Similarly, much of modern science today depends on computational methods for discovering relationships between variables in high-dimensional datasets. In bioinformatics, the advent of measurement technology for sequencing whole genomes and measuring the expression of thousands of genes has required the development of completely new data analysis methods. In many other fields as well sensors have become cheap to the point where the main bottleneck is the analysis of the resulting data, rather than the measurement technology.

This course provides an introduction to machine learning and data mining techniques, and serves as preparation for a variety of courses on data analysis, machine learning, and bioinformatics. While one goal is to present a broad overview of the field, the course will also give the students a basic understanding of standard problems such as classification, regression, data clustering, and anomaly detection. The students will obtain an understanding of the relevant techniques by applying them to real-world data sets.

Main themes and learning objectives: Detailed here in English and in Finnish

Course staff: The lectures will be given by Dr. Patrik Hoyer, while the exercises will be held by Doris Entner and Antti Hyttinen. There are no designated office hours, please set up an appointment by e-mail if necessary.

Exercises first week: Instead of the regular exercises, during the first week (1.11-5.11) there will be guidance on Matlab/Octave/R on Tuesday 12-14 (in B221) and Friday 12-14 (in B121) (Note: these are identical so please attend only one.) The purpose is to familiarize the students with the software packages which will be used in the course for implementing the various algorithms. These extra exercises are voluntary and there will exceptionally be no exercise points. Students without any prior familiarity with Matlab, Octave or R are strongly encouraged to attend.

Completing the course

In addition to the lectures, the course consists of weekly exercises and a final exam. The exercises constitute 40% of the course total, while the exam makes up 60% of the total points. 

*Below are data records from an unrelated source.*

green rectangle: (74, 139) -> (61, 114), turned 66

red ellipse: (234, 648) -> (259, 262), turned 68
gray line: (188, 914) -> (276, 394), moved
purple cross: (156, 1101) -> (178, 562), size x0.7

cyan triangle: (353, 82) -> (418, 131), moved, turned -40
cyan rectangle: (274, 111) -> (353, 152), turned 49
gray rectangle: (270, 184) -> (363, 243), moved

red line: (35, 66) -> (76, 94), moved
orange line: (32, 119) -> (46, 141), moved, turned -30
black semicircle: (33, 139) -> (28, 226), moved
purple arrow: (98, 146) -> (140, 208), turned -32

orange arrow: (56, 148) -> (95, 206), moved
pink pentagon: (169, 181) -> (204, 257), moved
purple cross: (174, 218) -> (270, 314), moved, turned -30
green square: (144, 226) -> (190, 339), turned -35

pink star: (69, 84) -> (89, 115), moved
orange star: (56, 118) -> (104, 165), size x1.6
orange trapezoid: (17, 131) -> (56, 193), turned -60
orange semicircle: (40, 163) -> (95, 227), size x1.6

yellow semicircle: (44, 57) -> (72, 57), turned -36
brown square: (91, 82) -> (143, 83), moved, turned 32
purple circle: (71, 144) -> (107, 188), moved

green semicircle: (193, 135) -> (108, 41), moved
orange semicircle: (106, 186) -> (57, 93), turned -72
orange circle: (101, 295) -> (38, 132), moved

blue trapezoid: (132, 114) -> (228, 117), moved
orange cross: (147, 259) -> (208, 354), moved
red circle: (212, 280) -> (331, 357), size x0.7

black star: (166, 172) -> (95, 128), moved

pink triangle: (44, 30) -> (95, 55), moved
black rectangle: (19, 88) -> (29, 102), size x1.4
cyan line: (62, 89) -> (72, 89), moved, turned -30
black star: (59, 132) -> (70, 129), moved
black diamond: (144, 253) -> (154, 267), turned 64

To pass the course, the student must

  • pass the final exam (obtain at least half the available points in the exam), and
  • obtain at least half of the total available points (exercises + exam)

To obtain points for the weekly exercises, the students must each week turn in their solutions to the organizers. More details will be given here at the start of the course.

Prerequisites:

  • Some basic probability theory and linear algebra (the course textbook provides a refresher of the most basic concepts in the appendices).
  • Some programming skills (we will use Matlab/Octave/R but no prior exposure to these particular environments is needed)

Please register for the course using the university registration system (see the link on the left). Only registered students can be assigned credits.

Please also sign up for the course in Moodle. All the course material will be available in Moodle and students will be kept informed of current course events using email from Moodle.

News: For those wishing to take a renewal exam or a separate exam in the spring/summer of 2011, all the details and instructions are provided in Moodle. Please 'sign up' for the course to get access to the material. In brief: anybody who was eligible to take the 14.12.2010 exam can retake it in the spring/summer of 2011 without additional exercises (with 40% of the final grade based on the weekly exercises from the course in the autumn). Anybody who wishes to take part in a separate exam (in which the weekly exercise points are not counted) needs to first successfully complete some programming exercises. These (and the instructions) are in Moodle.

Literature and material

The textbook for the course will consist of (selected parts from): Tan, Steinbach, Kumar (2005): Introduction to Data Mining (publisher, amazon.co.uk, bookplus)

There are a total of 12 copies available in the Kumpula Science Library (of these, one copy is a "reading room copy" and so cannot be borrowed; it should always be there).

Other material (e.g. reading lists, lecture slides, exercise sets, instructions and documentation for Matlab, Octave, and R, and links to the datasets used) will be put in Moodle as the course progresses.